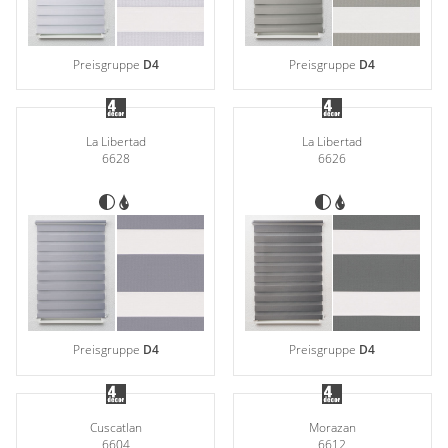
Preisgruppe
D4
Preisgruppe
D4
La Libertad
La Libertad
6628
6626
Preisgruppe
D4
Preisgruppe
D4
Cuscatlan
Morazan
6604
6612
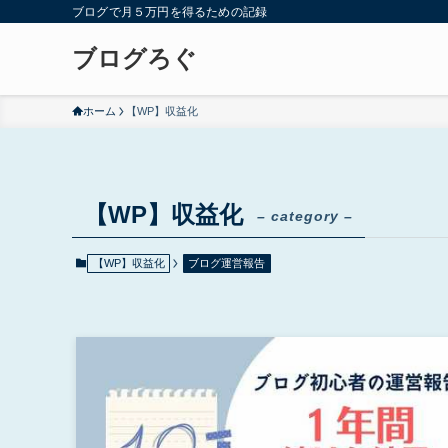
ブログで月５万円を得るための記録
ブログろぐ
ホーム
【WP】収益化
【WP】収益化
– category –
【WP】収益化
ブログ運営報告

Work task.
Only the pictures are to be left out; repeat everything else in the records above exactly.

Exercise output.
Preisgruppe
D4
Preisgruppe
D4
La Libertad
La Libertad
6628
6626
Preisgruppe
D4
Preisgruppe
D4
Cuscatlan
Morazan
6604
6612
ブログで月５万円を得るための記録
ブログろぐ
ホーム
【WP】収益化
【WP】収益化
– category –
【WP】収益化
ブログ運営報告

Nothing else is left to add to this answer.